Abderrahmane Medjadel

Personal information
- Full name: Abderrahmane Medjadel
- Date of birth: 1 July 1998 (age 27)
- Place of birth: Tighennif, Algeria
- Height: 1.90 m (6 ft 3 in)
- Position: Goalkeeper

Team information
- Current team: ASO Chlef
- Number: 16

Youth career
- 0000–2015: IS Tighennif
- 2015–2017: ASM Oran

Senior career*
- Years: Team / Apps / (Gls)
- 2017–2019: GC Mascara
- 2019–2021: Olympique de Médéa / 20 / (0)
- 2021–2022: Paradou AC / 17 / (0)
- 2022–2023: JS Kabylie / 11 / (0)
- 2024: MSP Batna
- 2024–: ASO Chlef / 46 / (0)

International career^{‡}
- 2021–: Algeria A' / 2 / (0)

Medal record
Men's football
Representing Algeria
FIFA Arab Cup
| Winner | 2021 Qatar |  |

= Abderrahmane Medjadel =

Algerian footballer (born 1998)

Abderrahmane Medjadel (عبد الرحمن مجادل, born 1 July 1998) is an Algerian professional footballer who plays as a goalkeeper who plays for ASO Chlef.

==Club career==
Medjadel is a youth product of IS Tighennif, before moving to the academy of ASM Oran.

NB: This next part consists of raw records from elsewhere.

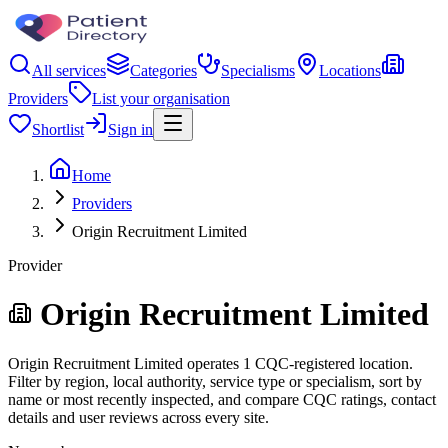
All services
Categories
Specialisms
Locations
Providers
List your organisation
Shortlist
Sign in
Home
Providers
Origin Recruitment Limited
Provider
Origin Recruitment Limited
Origin Recruitment Limited operates 1 CQC-registered location.
Filter by region, local authority, service type or specialism, sort by
name or most recently inspected, and compare CQC ratings, contact
details and user reviews across every site.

In 2017, he transferred to GC Mascara, where he got his first senior experience in the Algerian Ligue Professionnelle 2. He transferred to Olympique Médéa in 2019, where he helped them get promoted into the Algerian Ligue Professionnelle 1. He made his professional debut with Olympique Médéa in a 0–0 Algerian Ligue Professionnelle 1 tie with Sétif on 26 January 2021.
In 2021, he joined Paradou AC.
In 2022, he joined JS Kabylie.

==International career==
Medjadel was called up to represent the senior Algeria A' national football team for a friendly in June 2021. He debuted in a friendly 1–0 win over Libera on 17 June 2021.